Hello,
So I tested both recently and found a very peculiar behavior under similar parameter values. This was using Galactica’s 1.3B variant
from transformers import AutoTokenizer, AutoModelForCausalLM, pipeline, set_seed
import torch
checkpoint = "facebook/galactica-1.3b"
tokenizer = AutoTokenizer.from_pretrained(checkpoint, padding_side="left")
model = AutoModelForCausalLM.from_pretrained(checkpoint)
model.to('cuda')
generator = pipeline('text-generation', model=model, tokenizer=tokenizer, device=0)
#With pipeline
set_seed(42)
generator(['Is this', 'What is the matter'], renormalize_logits=True, do_sample=True, use_cache=True, max_new_tokens=10)
#With model.generate()
device=torch.device('cuda',0)
model.to(device)
tokenizer = AutoTokenizer.from_pretrained(checkpoint, padding_side="left")
tokenizer.pad_token = tokenizer.eos_token = '<pad>'
tokenized_prompts = tokenizer(['Is this', 'What is the matter'], padding=True, return_tensors='pt')
set_seed(42)
model_op = model.generate(input_ids=tokenized_prompts['input_ids'].to(device),
attention_mask=tokenized_prompts['attention_mask'].to(device),
renormalize_logits=False, do_sample=True,
use_cache=True, max_new_tokens=10)
tokenizer.batch_decode(model_op, skip_special_tokens=True)
Here is the result with each,
[{'generated_text': 'Is this method for dealing with multiple objects?\n\n\n'}],
[{'generated_text': 'What is the matter density of a star whose radius is equal to '}]
................
['Is this method for dealing with multiple objects?\n\n\n',
'What is the matter of this, I know that it isn’t']
As we can see, both methods are producing different outputs, even under the same settings.

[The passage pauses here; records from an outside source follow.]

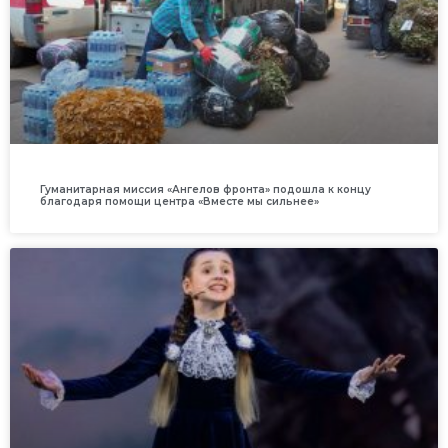
Гуманитарная миссия «Ангелов фронта» подошла к концу
благодаря помощи центра «Вместе мы сильнее»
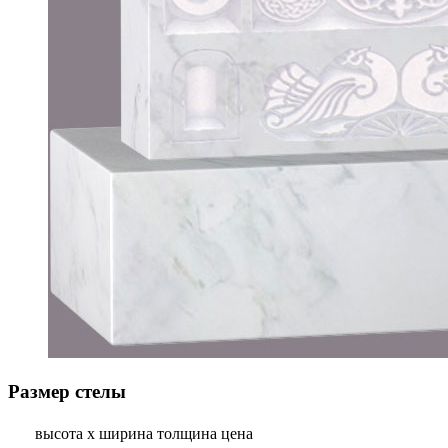
Размер стелы
высота х ширина
толщина
цена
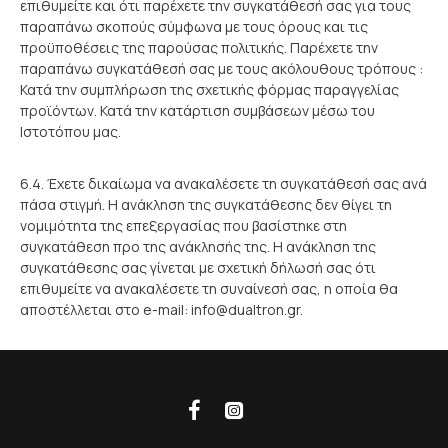
επιθυμείτε και ότι παρέχετε την συγκατάθεσή σας για τους
παραπάνω σκοπούς σύμφωνα με τους όρους και τις
προϋποθέσεις της παρούσας πολιτικής. Παρέχετε την
παραπάνω συγκατάθεσή σας με τους ακόλουθους τρόπους :
Κατά την συμπλήρωση της σχετικής φόρμας παραγγελίας
προϊόντων. Κατά την κατάρτιση συμβάσεων μέσω του
Ιστοτόπου μας.
6.4. Έχετε δικαίωμα να ανακαλέσετε τη συγκατάθεσή σας ανά
πάσα στιγμή. Η ανάκληση της συγκατάθεσης δεν θίγει τη
νομιμότητα της επεξεργασίας που βασίστηκε στη
συγκατάθεση προ της ανάκλησής της. Η ανάκληση της
συγκατάθεσης σας γίνεται με σχετική δήλωσή σας ότι
επιθυμείτε να ανακαλέσετε τη συναίνεσή σας, η οποία θα
αποστέλλεται στο e-mail: info@dualtron.gr.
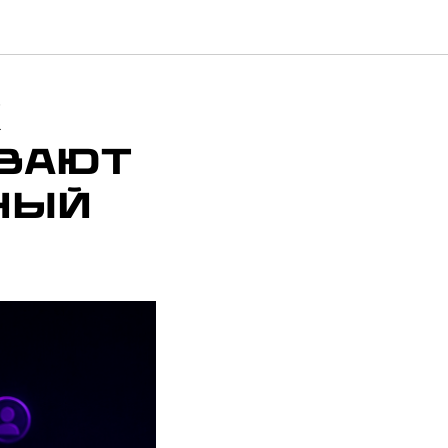
к
вают
ный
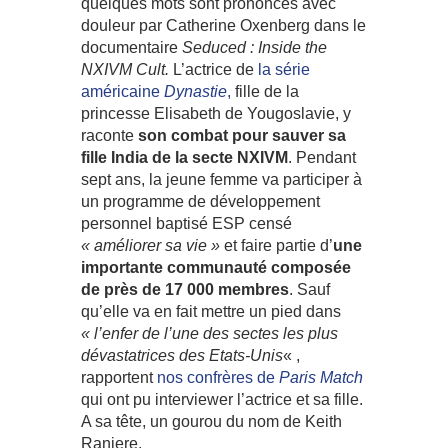
quelques mots sont prononcés avec
douleur par Catherine Oxenberg dans le
documentaire
Seduced : Inside the
NXIVM Cult.
L’actrice de
la série
américaine
Dynastie
,
fille de la
princesse Elisabeth de Yougoslavie, y
raconte
son combat pour sauver sa
fille India de la secte NXIVM
. Pendant
sept ans, la jeune femme va participer à
un programme de développement
personnel baptisé ESP censé
« améliorer sa vie »
et faire partie d’
une
importante communauté composée
de près de 17 000 membres
. Sauf
qu’elle va en fait mettre un pied dans
« l’enfer de l’une des sectes les plus
dévastatrices des Etats-Unis
« ,
rapportent
nos confrères de
Paris Match
qui ont pu interviewer l’actrice et sa fille.
A sa tête, un gourou du nom de Keith
Raniere.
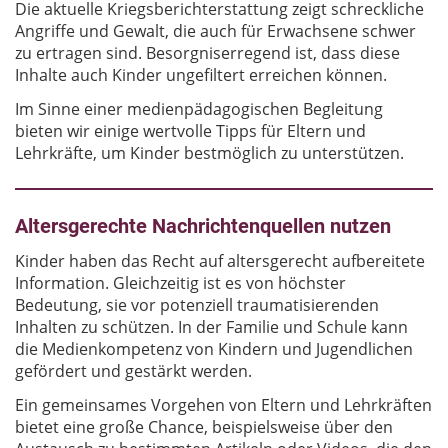
Die aktuelle Kriegsberichterstattung zeigt schreckliche
Angriffe und Gewalt, die auch für Erwachsene schwer
zu ertragen sind. Besorgniserregend ist, dass diese
Inhalte auch Kinder ungefiltert erreichen können.
Im Sinne einer medienpädagogischen Begleitung
bieten wir einige wertvolle Tipps für Eltern und
Lehrkräfte, um Kinder bestmöglich zu unterstützen.
Altersgerechte Nachrichtenquellen nutzen
Kinder haben das Recht auf altersgerecht aufbereitete
Information. Gleichzeitig ist es von höchster
Bedeutung, sie vor potenziell traumatisierenden
Inhalten zu schützen. In der Familie und Schule kann
die Medienkompetenz von Kindern und Jugendlichen
gefördert und gestärkt werden.
Ein gemeinsames Vorgehen von Eltern und Lehrkräften
bietet eine große Chance, beispielsweise über den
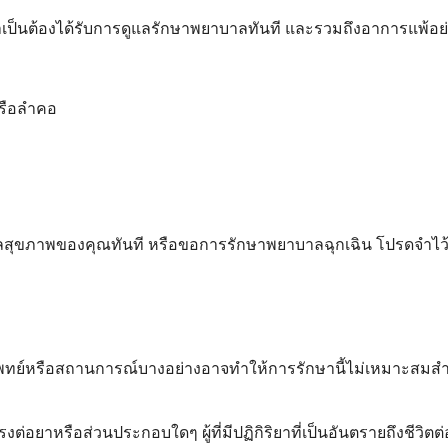
 ซึ่งจำเป็นต้องได้รับการดูแลรักษาพยาบาลทันที และรวมถึงอาการแ
หรือลำคอ
ูแลสุขภาพของคุณทันที หรือขอการรักษาพยาบาลฉุกเฉิน โปรดจำไว้
ารแพทย์หรือสถานการณ์บางอย่างอาจทำให้การรักษานี้ไม่เหมาะส
งต่อยาหรือส่วนประกอบใดๆ ผู้ที่มีปฏิกิริยาที่เป็นอันตรายถึงชีวิต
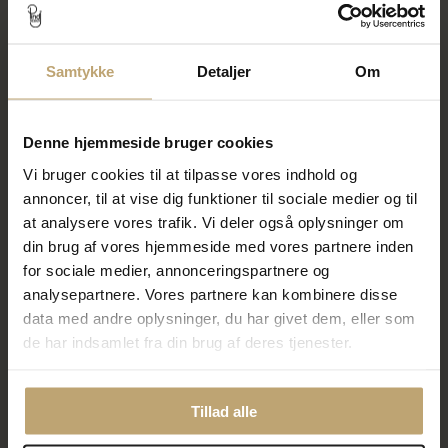
SALE
SALE
Samtykke
Detaljer
Om
Denne hjemmeside bruger cookies
Vi bruger cookies til at tilpasse vores indhold og
annoncer, til at vise dig funktioner til sociale medier og til
at analysere vores trafik. Vi deler også oplysninger om
din brug af vores hjemmeside med vores partnere inden
Vedhæng kors 10*14 m/m.
Vedhæng Dagmarkors,
massivt 35*30 m/m.
for sociale medier, annonceringspartnere og
1.192,00 kr
9.300,00 kr
analysepartnere. Vores partnere kan kombinere disse
1.490,00 kr
11.625,00 kr
data med andre oplysninger, du har givet dem, eller som
På fjernlager
På lager
de har indsamlet fra din brug af deres tjenester.
SALE
SALE
Tillad alle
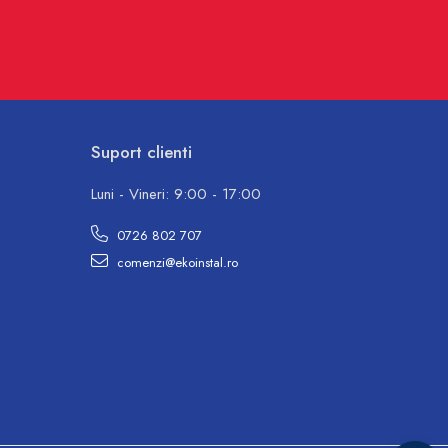
Suport clienti
Luni - Vineri: 9:00 - 17:00
0726 802 707
comenzi@ekoinstal.ro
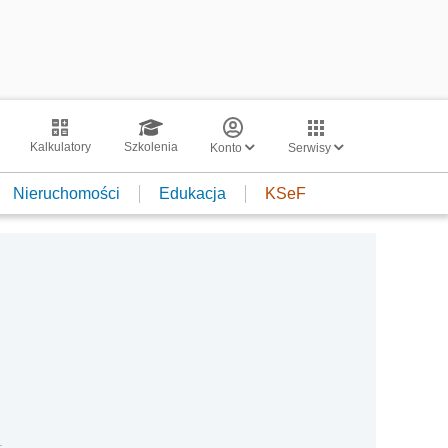
Kalkulatory
Szkolenia
Konto
Serwisy
Nieruchomości
Edukacja
KSeF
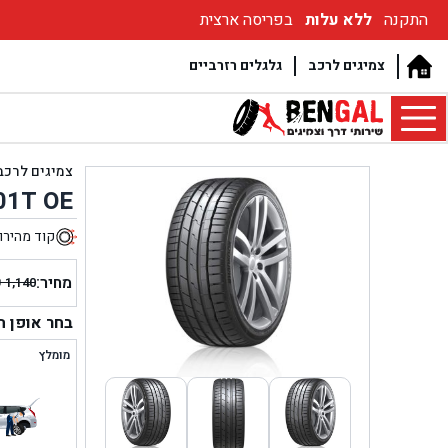
התקנה
ללא עלות
בפריסה ארצית
צמיגים לרכב
גלגלים רזרביים
צמיגים לרכב
01T OE
קוד מהירו
מחיר:
₪
1,140
המחיר
המחיר
הנוכחי
המקור
בחר אופן 
היה:
הוא:
מומלץ
₪ 1,140.
₪ 1,069.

However, the first generation for each method seems to be the same & I tried it for a bunch of other prompts. That being said if we turn off do_sample i.e.
do_sample = False (greedy decoding)
then, we get the same results. Thus, I believe this is related to the sampling method being employed which is producing different results. Does anyone have any thoughts on this?